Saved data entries
-- Opening Marker --

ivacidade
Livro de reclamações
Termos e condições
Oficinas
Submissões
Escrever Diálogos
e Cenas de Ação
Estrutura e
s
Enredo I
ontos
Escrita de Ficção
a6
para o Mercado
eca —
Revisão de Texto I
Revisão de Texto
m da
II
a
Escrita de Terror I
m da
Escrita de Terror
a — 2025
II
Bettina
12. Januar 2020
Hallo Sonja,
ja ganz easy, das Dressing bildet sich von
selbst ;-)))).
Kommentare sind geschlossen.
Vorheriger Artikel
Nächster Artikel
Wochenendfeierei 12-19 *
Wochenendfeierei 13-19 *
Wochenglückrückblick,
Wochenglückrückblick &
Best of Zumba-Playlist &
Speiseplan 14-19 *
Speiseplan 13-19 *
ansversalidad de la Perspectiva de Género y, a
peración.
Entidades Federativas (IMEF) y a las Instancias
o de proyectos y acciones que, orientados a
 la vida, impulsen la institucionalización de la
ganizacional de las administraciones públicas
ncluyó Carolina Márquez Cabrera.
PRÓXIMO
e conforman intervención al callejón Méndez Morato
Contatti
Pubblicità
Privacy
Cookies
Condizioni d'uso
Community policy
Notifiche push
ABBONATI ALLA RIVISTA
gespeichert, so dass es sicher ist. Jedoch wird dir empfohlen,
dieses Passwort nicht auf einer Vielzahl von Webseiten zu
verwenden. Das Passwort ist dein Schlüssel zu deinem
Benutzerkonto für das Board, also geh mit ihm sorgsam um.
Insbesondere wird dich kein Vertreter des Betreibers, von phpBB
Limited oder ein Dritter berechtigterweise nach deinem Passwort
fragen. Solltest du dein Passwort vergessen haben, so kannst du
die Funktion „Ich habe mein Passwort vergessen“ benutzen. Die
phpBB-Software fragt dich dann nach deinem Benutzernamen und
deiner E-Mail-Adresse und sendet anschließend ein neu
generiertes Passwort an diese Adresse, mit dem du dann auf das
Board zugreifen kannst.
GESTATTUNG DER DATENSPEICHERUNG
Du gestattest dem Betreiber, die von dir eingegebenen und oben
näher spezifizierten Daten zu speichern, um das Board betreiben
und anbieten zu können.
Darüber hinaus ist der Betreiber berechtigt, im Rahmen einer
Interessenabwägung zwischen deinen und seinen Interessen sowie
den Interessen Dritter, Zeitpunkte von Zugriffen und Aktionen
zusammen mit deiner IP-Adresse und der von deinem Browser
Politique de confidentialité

-- Closing Marker --

* _Exercise instructions_
Every single entry above has to be copied exactly.

* _Output of the task_
ivacidade
Livro de reclamações
Termos e condições
Oficinas
Submissões
Escrever Diálogos
e Cenas de Ação
Estrutura e
s
Enredo I
ontos
Escrita de Ficção
a6
para o Mercado
eca —
Revisão de Texto I
Revisão de Texto
m da
II
a
Escrita de Terror I
m da
Escrita de Terror
a — 2025
II
Bettina
12. Januar 2020
Hallo Sonja,
ja ganz easy, das Dressing bildet sich von
selbst ;-)))).
Kommentare sind geschlossen.
Vorheriger Artikel
Nächster Artikel
Wochenendfeierei 12-19 *
Wochenendfeierei 13-19 *
Wochenglückrückblick,
Wochenglückrückblick &
Best of Zumba-Playlist &
Speiseplan 14-19 *
Speiseplan 13-19 *
ansversalidad de la Perspectiva de Género y, a
peración.
Entidades Federativas (IMEF) y a las Instancias
o de proyectos y acciones que, orientados a
 la vida, impulsen la institucionalización de la
ganizacional de las administraciones públicas
ncluyó Carolina Márquez Cabrera.
PRÓXIMO
e conforman intervención al callejón Méndez Morato
Contatti
Pubblicità
Privacy
Cookies
Condizioni d'uso
Community policy
Notifiche push
ABBONATI ALLA RIVISTA
gespeichert, so dass es sicher ist. Jedoch wird dir empfohlen,
dieses Passwort nicht auf einer Vielzahl von Webseiten zu
verwenden. Das Passwort ist dein Schlüssel zu deinem
Benutzerkonto für das Board, also geh mit ihm sorgsam um.
Insbesondere wird dich kein Vertreter des Betreibers, von phpBB
Limited oder ein Dritter berechtigterweise nach deinem Passwort
fragen. Solltest du dein Passwort vergessen haben, so kannst du
die Funktion „Ich habe mein Passwort vergessen“ benutzen. Die
phpBB-Software fragt dich dann nach deinem Benutzernamen und
deiner E-Mail-Adresse und sendet anschließend ein neu
generiertes Passwort an diese Adresse, mit dem du dann auf das
Board zugreifen kannst.
GESTATTUNG DER DATENSPEICHERUNG
Du gestattest dem Betreiber, die von dir eingegebenen und oben
näher spezifizierten Daten zu speichern, um das Board betreiben
und anbieten zu können.
Darüber hinaus ist der Betreiber berechtigt, im Rahmen einer
Interessenabwägung zwischen deinen und seinen Interessen sowie
den Interessen Dritter, Zeitpunkte von Zugriffen und Aktionen
zusammen mit deiner IP-Adresse und der von deinem Browser
Politique de confidentialité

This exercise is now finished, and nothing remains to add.